I have long advocated a universal micropay strategy for online media: a vendor, such as PayPal, might automatically charge readers a small amount (pocket change) for each article read on a participating website. No muss, no fuss, no $9.95 monthly subscription fee, just access to the content the reader wants and nothing more.

Google is finally coming around to my approach. In an article in the January 2013 issue of PCWorld, Sarah Jacobson Purewall describes Google Wallet for Web content. Says Purewall,

“Google says the service is an ‘experiment’ to see whether people are willing to pay for individual articles and webpages ‘if the buying process is sufficiently easy.’ In other words, Google suspects that the reason people are wary of paying for online content is because it’s not very easy—after all, nobody wants to sign up for a new service and hand over their credit card number for a $1 (or less) article.”

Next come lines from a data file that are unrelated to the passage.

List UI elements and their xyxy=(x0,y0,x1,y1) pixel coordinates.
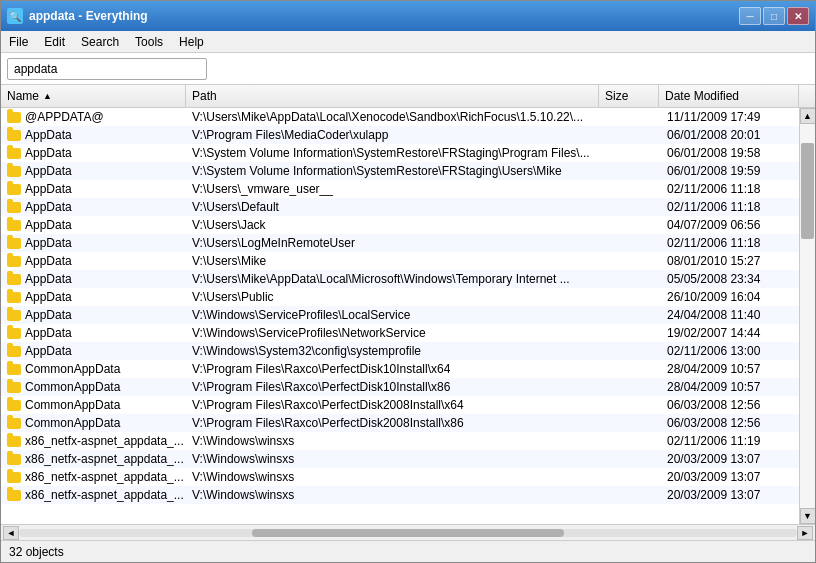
search-input[interactable] xyxy=(7,58,207,80)
menu-bar: File Edit Search Tools Help xyxy=(1,31,815,53)
h-scroll-track[interactable] xyxy=(19,529,797,537)
table-row[interactable]: AppData V:\Windows\ServiceProfiles\Local… xyxy=(1,306,799,324)
cell-date: 20/03/2009 13:07 xyxy=(659,486,799,504)
folder-icon xyxy=(7,166,21,177)
cell-date: 19/02/2007 14:44 xyxy=(659,324,799,342)
cell-name: AppData xyxy=(1,306,186,324)
menu-help[interactable]: Help xyxy=(171,31,212,52)
folder-icon xyxy=(7,148,21,159)
menu-file[interactable]: File xyxy=(1,31,36,52)
name-text: CommonAppData xyxy=(25,416,120,430)
scroll-right-button[interactable]: ► xyxy=(797,526,813,540)
table-row[interactable]: AppData V:\Users\Public 26/10/2009 16:04 xyxy=(1,288,799,306)
cell-name: CommonAppData xyxy=(1,414,186,432)
cell-size xyxy=(599,486,659,504)
folder-icon xyxy=(7,382,21,393)
table-row[interactable]: AppData V:\Windows\ServiceProfiles\Netwo… xyxy=(1,324,799,342)
name-text: x86_netfx-aspnet_appdata_... xyxy=(25,488,184,502)
table-row[interactable]: AppData V:\Users\LogMeInRemoteUser 02/11… xyxy=(1,234,799,252)
scroll-left-button[interactable]: ◄ xyxy=(3,526,19,540)
cell-size xyxy=(599,144,659,162)
name-text: x86_netfx-aspnet_appdata_... xyxy=(25,470,184,484)
cell-size xyxy=(599,108,659,126)
table-row[interactable]: AppData V:\Users\_vmware_user__ 02/11/20… xyxy=(1,180,799,198)
table-row[interactable]: CommonAppData V:\Program Files\Raxco\Per… xyxy=(1,396,799,414)
minimize-button[interactable]: ─ xyxy=(739,7,761,25)
menu-edit[interactable]: Edit xyxy=(36,31,73,52)
table-row[interactable]: AppData V:\Users\Mike\AppData\Local\Micr… xyxy=(1,270,799,288)
table-row[interactable]: AppData V:\Users\Jack 04/07/2009 06:56 xyxy=(1,216,799,234)
cell-date: 20/03/2009 13:07 xyxy=(659,450,799,468)
folder-icon xyxy=(7,328,21,339)
folder-icon xyxy=(7,238,21,249)
cell-name: CommonAppData xyxy=(1,378,186,396)
cell-name: AppData xyxy=(1,234,186,252)
cell-date: 02/11/2006 11:18 xyxy=(659,234,799,252)
scroll-thumb[interactable] xyxy=(801,143,814,239)
cell-size xyxy=(599,252,659,270)
sort-arrow-icon: ▲ xyxy=(43,91,52,101)
table-row[interactable]: x86_netfx-aspnet_appdata_... V:\Windows\… xyxy=(1,450,799,468)
name-text: AppData xyxy=(25,290,72,304)
name-text: x86_netfx-aspnet_appdata_... xyxy=(25,434,184,448)
close-button[interactable]: ✕ xyxy=(787,7,809,25)
cell-date: 28/04/2009 10:57 xyxy=(659,378,799,396)
table-body[interactable]: @APPDATA@ V:\Users\Mike\AppData\Local\Xe… xyxy=(1,108,799,524)
table-row[interactable]: AppData V:\Users\Mike 08/01/2010 15:27 xyxy=(1,252,799,270)
folder-icon xyxy=(7,454,21,465)
cell-date: 11/11/2009 17:49 xyxy=(659,108,799,126)
table-row[interactable]: x86_netfx-aspnet_appdata_... V:\Windows\… xyxy=(1,468,799,486)
name-text: AppData xyxy=(25,308,72,322)
col-header-path[interactable]: Path xyxy=(186,85,599,107)
cell-size xyxy=(599,378,659,396)
cell-size xyxy=(599,414,659,432)
cell-size xyxy=(599,432,659,450)
cell-path: V:\Windows\System32\config\systemprofile xyxy=(186,342,599,360)
file-table: Name ▲ Path Size Date Modified @APPDATA@… xyxy=(1,85,815,540)
folder-icon xyxy=(7,310,21,321)
cell-path: V:\Program Files\Raxco\PerfectDisk10Inst… xyxy=(186,378,599,396)
cell-date: 06/01/2008 19:59 xyxy=(659,162,799,180)
menu-search[interactable]: Search xyxy=(73,31,127,52)
name-text: AppData xyxy=(25,200,72,214)
cell-size xyxy=(599,270,659,288)
col-header-size[interactable]: Size xyxy=(599,85,659,107)
table-row[interactable]: AppData V:\System Volume Information\Sys… xyxy=(1,162,799,180)
table-row[interactable]: CommonAppData V:\Program Files\Raxco\Per… xyxy=(1,414,799,432)
folder-icon xyxy=(7,274,21,285)
h-scroll-thumb[interactable] xyxy=(252,529,563,537)
table-row[interactable]: CommonAppData V:\Program Files\Raxco\Per… xyxy=(1,360,799,378)
folder-icon xyxy=(7,256,21,267)
name-text: AppData xyxy=(25,344,72,358)
vertical-scrollbar[interactable]: ▲ ▼ xyxy=(799,108,815,524)
cell-size xyxy=(599,180,659,198)
col-header-date[interactable]: Date Modified xyxy=(659,85,799,107)
cell-path: V:\Users\Mike\AppData\Local\Xenocode\San… xyxy=(186,108,599,126)
table-row[interactable]: x86_netfx-aspnet_appdata_... V:\Windows\… xyxy=(1,486,799,504)
horizontal-scrollbar[interactable]: ◄ ► xyxy=(1,524,815,540)
scroll-down-button[interactable]: ▼ xyxy=(800,508,816,524)
table-row[interactable]: @APPDATA@ V:\Users\Mike\AppData\Local\Xe… xyxy=(1,108,799,126)
folder-icon xyxy=(7,364,21,375)
search-bar xyxy=(1,53,815,85)
scroll-track[interactable] xyxy=(800,124,815,508)
menu-tools[interactable]: Tools xyxy=(127,31,171,52)
cell-path: V:\Users\Default xyxy=(186,198,599,216)
col-header-name[interactable]: Name ▲ xyxy=(1,85,186,107)
cell-size xyxy=(599,288,659,306)
table-row[interactable]: AppData V:\Users\Default 02/11/2006 11:1… xyxy=(1,198,799,216)
cell-path: V:\Windows\ServiceProfiles\LocalService xyxy=(186,306,599,324)
cell-name: AppData xyxy=(1,270,186,288)
restore-button[interactable]: □ xyxy=(763,7,785,25)
name-text: AppData xyxy=(25,182,72,196)
window-controls: ─ □ ✕ xyxy=(739,7,809,25)
table-row[interactable]: AppData V:\Windows\System32\config\syste… xyxy=(1,342,799,360)
folder-icon xyxy=(7,400,21,411)
scroll-up-button[interactable]: ▲ xyxy=(800,108,816,124)
table-row[interactable]: AppData V:\Program Files\MediaCoder\xula… xyxy=(1,126,799,144)
name-text: AppData xyxy=(25,272,72,286)
table-row[interactable]: AppData V:\System Volume Information\Sys… xyxy=(1,144,799,162)
table-row[interactable]: CommonAppData V:\Program Files\Raxco\Per… xyxy=(1,378,799,396)
table-row[interactable]: x86_netfx-aspnet_appdata_... V:\Windows\… xyxy=(1,432,799,450)
cell-path: V:\System Volume Information\SystemResto… xyxy=(186,162,599,180)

How will this process work? Purewall writes,

Users will see a long preview of the article, usually the first several paragraphs (although it sounds like businesses will be allowed to determine how much of the content they want to display). The rest of the text in the article/webpage will be grayed out, so people will still be able to see, roughly, how much content they’re paying for.

I’ve long said this is the only way to make online media profitable: make it painless for consumers to pay for media. Consumers find large subscription fees inconvenient, especially when there is so much free content on the web. However, as iTunes has shown, they will drop $0.99 or $1.29 for a song. A buck is painless; 10 bucks is lunch.

Purewall is doubtful, saying,

I’m not going to lie; I don’t really see this new Google Wallet endeavor working out in any real way. Certainly there will be people who desperately want to read one or two articles—enough to pay for them—but for the most part I think people will fall into one of two categories: people who want to read multiple articles from one source, and who will ultimately end up purchasing a subscription; and people who sort of wanted to read an article, but who are perfectly willing to go elsewhere in search of free content.

However, I think consumers of online media fall into three, not two categories:

    1. Hardcore readers: Those who want multiple articles from one source and will buy a subscription. Example: Wall Street Journal readers.
    2. Cheapskates: Those who will go elsewhere for free content. These people are more likely to get their news and entertainment from the front page of Yahoo!.
    3. Casual shoppers: Not hardcore enough to buy a subscription, but willing to pay for occasional articles from quality sources that catch their eye.